The Irish Bioenergy Association has stated that biochar could benefit the forestry, agricultural and environmental sectors.
- Soil remediator;
- A slow-release fertiliser;
- Filtration medium;
- An animal feed additive;
- A potential peat replacement;
- Also, as a carbon sink.
Stephen McCormack, project executive with the Irish Bioenergy Association (IrBEA), said:
“While levels of research into biochar and its various applications are increasing, much more is needed for its widescale production and use to be realised.”
“We call on national authorities, research and funding bodies to take this opportunity seriously by providing greatly enhanced funding and resources to explore further and understand biochar’s uses and applications in an Irish context.”
Biochar can be produced from indigenous biomass, including:
- Food processing waste;
- Woody biomass;
- Fibrous grassy material;
- Various sludges or manures.
Biochar production is accessible at many scales, and equipment can vary in size and complexity, depending on the output required.
McCormack continued: “Biochar is increasingly used in different applications across many industries.”
He highlighted that its porous nature, large surface area, surface chemistry, ability to bind with different substances and adsorption capacity makes it “a very versatile and useful material”.
“All these properties need to be further investigated in an Irish context through funded research and development projects.”
Biochar makes a useful tool for binding with nutrients and water in the soil, allowing for their retention.
Farmers can add it to slurry, manure and composting processes, aiding in reducing fugitive emissions and odorous compounds.
Also, farmers can use it as an additive for animal bedding, poultry litter and animal feed.
“These applications have the added benefit of increasing the carbon content of the material that gets composted, land spread or incorporated into the soil.”
“Biochar, in the form of activated carbon, is showing promise in water and wastewater treatment.”
Furthermore, biochar filters on farms can reduce nutrient run-off and reduce the risk of eutrophication.

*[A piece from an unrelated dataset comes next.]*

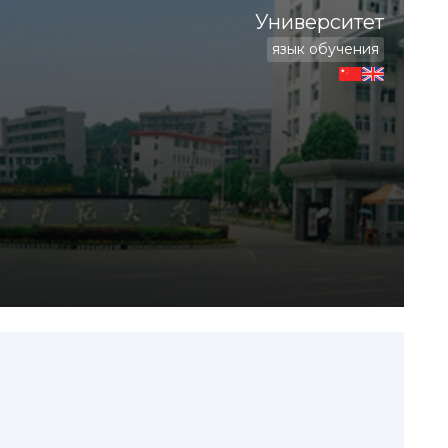
Университет
язык обучения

Finan believes biochar production can play a part in many sectors and the provision of renewable heat.
“In the thermal conversion, through pyrolysis, of biomass to biochar, you end up with a valuable solid product in the biochar, but also a usable source of renewable heat.”
“The phrase combined heat and biochar has been used to describe this set-up and needs to be developed further.”
McCormack concluded: “Biochar is now commercially available here. IrBEA has shown leadership through projects such as the current Interreg funded THREE C project.”
“We have been engaging with those involved in the research and development of this sector, not only here but across Europe. Ireland has a growing number of biochar producers and end-users.”
“The appetite strongly exists for enhanced research and development to facilitate the further growth of the sector.”
He said it is an “interesting time” for people to be involved in the biochar space.
IrBEA stated it is “open to working” with those interested in collaboration for developing the sector here in Ireland on behalf of members.